#### [WHAT YOU WILL DO]
From the data that follows, print exactly the lines starting at the one containing "Прочитать сооб" and ending at the one containing "Введите свое имя и"; include both of them and nothing more.

::::::::

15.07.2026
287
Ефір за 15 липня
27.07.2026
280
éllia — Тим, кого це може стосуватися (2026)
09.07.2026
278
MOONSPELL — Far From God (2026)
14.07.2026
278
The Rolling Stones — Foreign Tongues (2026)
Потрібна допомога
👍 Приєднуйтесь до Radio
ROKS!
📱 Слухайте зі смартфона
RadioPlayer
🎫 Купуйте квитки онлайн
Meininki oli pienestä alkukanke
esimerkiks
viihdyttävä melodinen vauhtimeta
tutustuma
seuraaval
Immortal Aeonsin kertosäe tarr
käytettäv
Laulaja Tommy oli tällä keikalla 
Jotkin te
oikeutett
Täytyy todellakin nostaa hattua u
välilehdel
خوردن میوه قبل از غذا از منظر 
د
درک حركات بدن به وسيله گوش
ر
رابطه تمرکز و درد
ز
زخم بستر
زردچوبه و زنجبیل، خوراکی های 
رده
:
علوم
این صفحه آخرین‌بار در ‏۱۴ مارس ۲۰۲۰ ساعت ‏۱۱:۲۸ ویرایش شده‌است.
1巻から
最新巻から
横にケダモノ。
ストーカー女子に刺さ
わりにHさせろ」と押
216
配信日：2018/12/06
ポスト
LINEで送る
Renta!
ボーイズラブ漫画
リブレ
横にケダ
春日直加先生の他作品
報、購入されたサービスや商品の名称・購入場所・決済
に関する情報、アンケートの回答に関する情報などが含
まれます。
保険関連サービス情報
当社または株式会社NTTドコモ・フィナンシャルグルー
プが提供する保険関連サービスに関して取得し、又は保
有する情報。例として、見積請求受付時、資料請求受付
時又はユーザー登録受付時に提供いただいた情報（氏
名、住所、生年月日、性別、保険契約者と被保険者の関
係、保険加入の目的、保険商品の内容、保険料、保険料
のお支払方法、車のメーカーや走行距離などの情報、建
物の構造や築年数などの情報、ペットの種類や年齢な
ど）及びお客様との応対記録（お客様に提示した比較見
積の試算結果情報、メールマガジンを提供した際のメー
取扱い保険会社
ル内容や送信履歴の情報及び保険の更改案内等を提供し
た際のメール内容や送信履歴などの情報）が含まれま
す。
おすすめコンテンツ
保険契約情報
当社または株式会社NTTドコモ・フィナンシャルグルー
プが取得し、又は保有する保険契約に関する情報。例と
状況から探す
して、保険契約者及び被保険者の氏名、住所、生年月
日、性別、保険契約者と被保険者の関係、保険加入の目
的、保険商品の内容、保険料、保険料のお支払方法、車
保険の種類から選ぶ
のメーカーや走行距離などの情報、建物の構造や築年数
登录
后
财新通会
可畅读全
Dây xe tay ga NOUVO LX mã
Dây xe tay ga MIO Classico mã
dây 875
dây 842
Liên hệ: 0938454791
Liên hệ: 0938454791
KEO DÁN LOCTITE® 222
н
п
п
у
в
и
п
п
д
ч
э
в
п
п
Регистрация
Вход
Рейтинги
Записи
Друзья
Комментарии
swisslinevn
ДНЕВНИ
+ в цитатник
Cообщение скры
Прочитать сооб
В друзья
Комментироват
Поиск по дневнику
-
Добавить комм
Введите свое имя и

::::::::

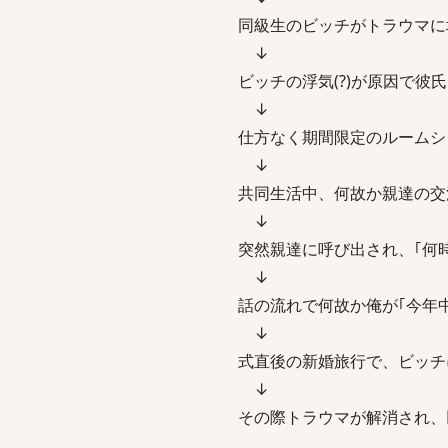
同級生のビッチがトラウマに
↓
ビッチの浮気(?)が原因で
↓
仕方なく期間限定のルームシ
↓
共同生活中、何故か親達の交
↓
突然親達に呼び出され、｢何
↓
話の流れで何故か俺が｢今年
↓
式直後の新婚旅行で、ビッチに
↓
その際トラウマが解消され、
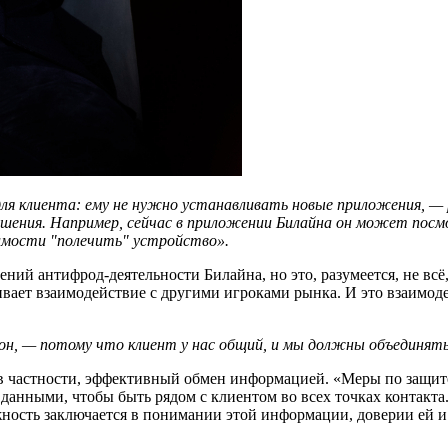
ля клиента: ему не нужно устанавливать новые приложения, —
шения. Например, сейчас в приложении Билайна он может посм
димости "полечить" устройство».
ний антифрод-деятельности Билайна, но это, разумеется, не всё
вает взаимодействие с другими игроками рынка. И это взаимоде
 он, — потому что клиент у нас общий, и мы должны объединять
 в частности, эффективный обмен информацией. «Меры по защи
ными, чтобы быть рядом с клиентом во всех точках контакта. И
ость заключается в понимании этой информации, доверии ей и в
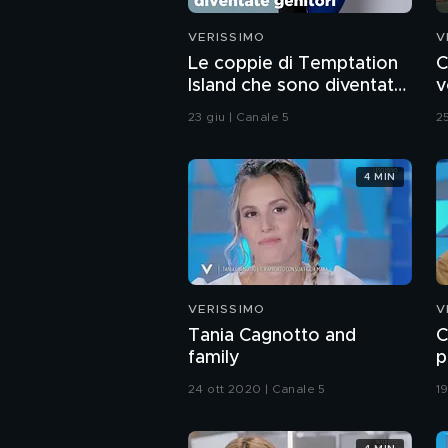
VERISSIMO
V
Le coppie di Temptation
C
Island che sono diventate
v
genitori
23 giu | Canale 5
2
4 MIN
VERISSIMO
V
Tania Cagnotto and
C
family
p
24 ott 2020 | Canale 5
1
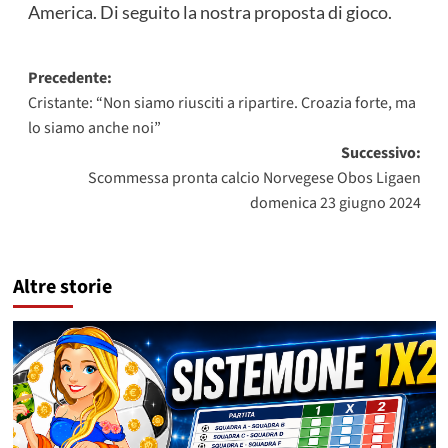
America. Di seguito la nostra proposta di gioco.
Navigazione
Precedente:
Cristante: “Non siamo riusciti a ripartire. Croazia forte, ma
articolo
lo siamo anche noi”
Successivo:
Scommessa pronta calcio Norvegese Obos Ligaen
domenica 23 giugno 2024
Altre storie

::::::::

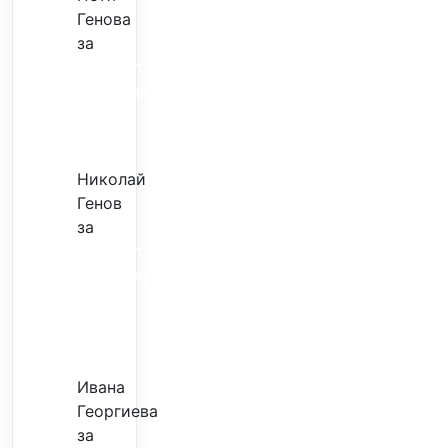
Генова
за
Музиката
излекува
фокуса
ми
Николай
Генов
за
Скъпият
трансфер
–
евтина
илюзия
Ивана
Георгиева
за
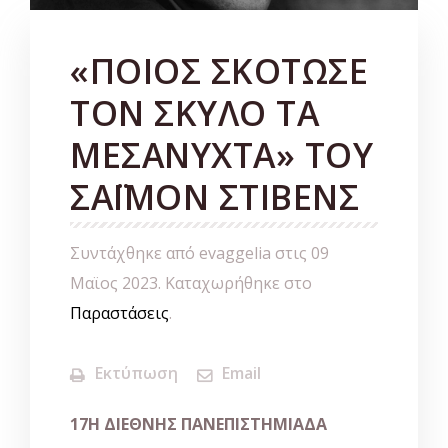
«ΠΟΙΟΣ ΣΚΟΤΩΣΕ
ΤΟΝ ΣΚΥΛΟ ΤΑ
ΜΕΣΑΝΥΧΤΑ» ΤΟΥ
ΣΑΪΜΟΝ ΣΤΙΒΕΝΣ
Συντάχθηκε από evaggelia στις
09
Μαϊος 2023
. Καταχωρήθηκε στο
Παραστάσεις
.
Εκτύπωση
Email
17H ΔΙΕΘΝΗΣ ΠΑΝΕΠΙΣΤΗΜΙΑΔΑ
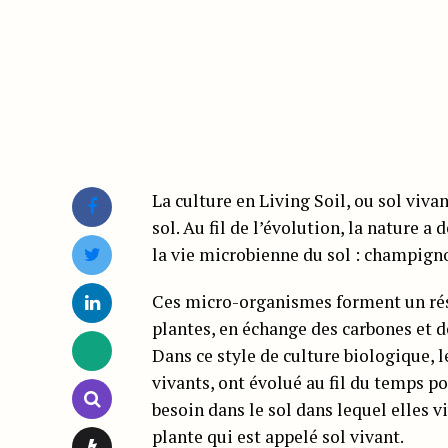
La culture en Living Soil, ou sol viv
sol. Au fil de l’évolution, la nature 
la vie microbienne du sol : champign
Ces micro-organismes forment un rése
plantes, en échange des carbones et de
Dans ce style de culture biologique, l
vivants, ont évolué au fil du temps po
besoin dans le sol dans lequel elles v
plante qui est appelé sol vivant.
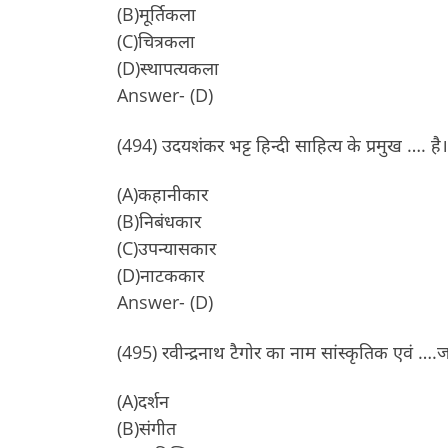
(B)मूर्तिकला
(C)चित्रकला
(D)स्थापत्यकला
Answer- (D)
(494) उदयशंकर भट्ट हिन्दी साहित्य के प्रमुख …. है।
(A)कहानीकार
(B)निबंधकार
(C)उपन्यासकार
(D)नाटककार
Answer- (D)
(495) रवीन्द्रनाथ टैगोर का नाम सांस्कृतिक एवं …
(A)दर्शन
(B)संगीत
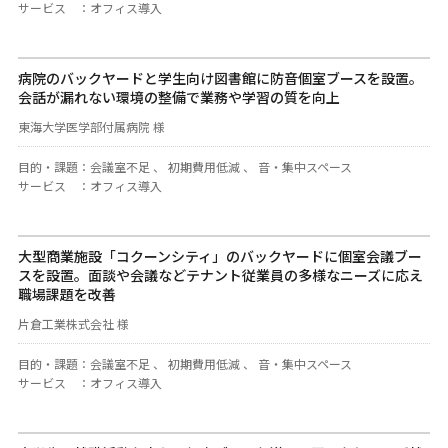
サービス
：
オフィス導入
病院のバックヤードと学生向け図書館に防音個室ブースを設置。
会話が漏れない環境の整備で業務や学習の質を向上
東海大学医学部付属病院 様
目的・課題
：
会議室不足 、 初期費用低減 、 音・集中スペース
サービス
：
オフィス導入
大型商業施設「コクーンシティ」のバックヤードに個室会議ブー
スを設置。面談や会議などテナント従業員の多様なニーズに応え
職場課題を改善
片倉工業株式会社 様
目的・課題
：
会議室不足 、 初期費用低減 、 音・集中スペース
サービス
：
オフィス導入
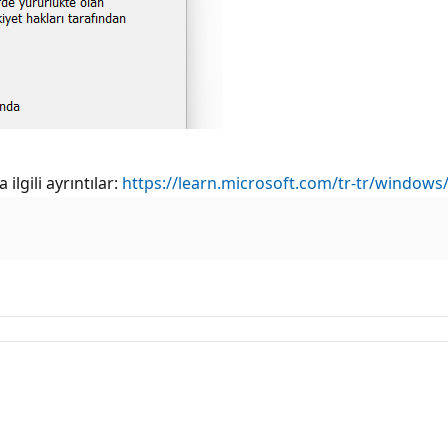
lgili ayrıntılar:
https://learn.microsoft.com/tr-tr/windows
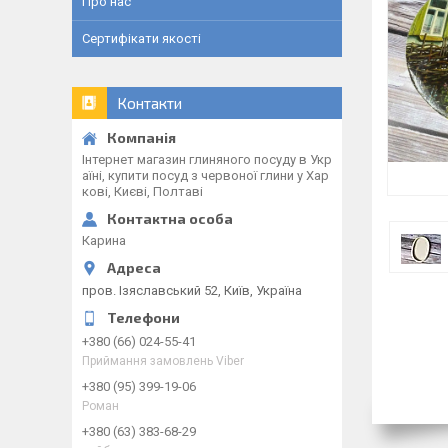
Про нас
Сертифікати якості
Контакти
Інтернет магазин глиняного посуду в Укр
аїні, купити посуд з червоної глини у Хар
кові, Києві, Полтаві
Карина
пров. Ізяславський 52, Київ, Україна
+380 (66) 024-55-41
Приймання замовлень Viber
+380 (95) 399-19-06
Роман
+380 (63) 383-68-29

::::::::

#### [RESPONSE TO THIS EXERCISE]
Прочитать сооб
В друзья
Комментироват
Поиск по дневнику
-
Добавить комм
Введите свое имя и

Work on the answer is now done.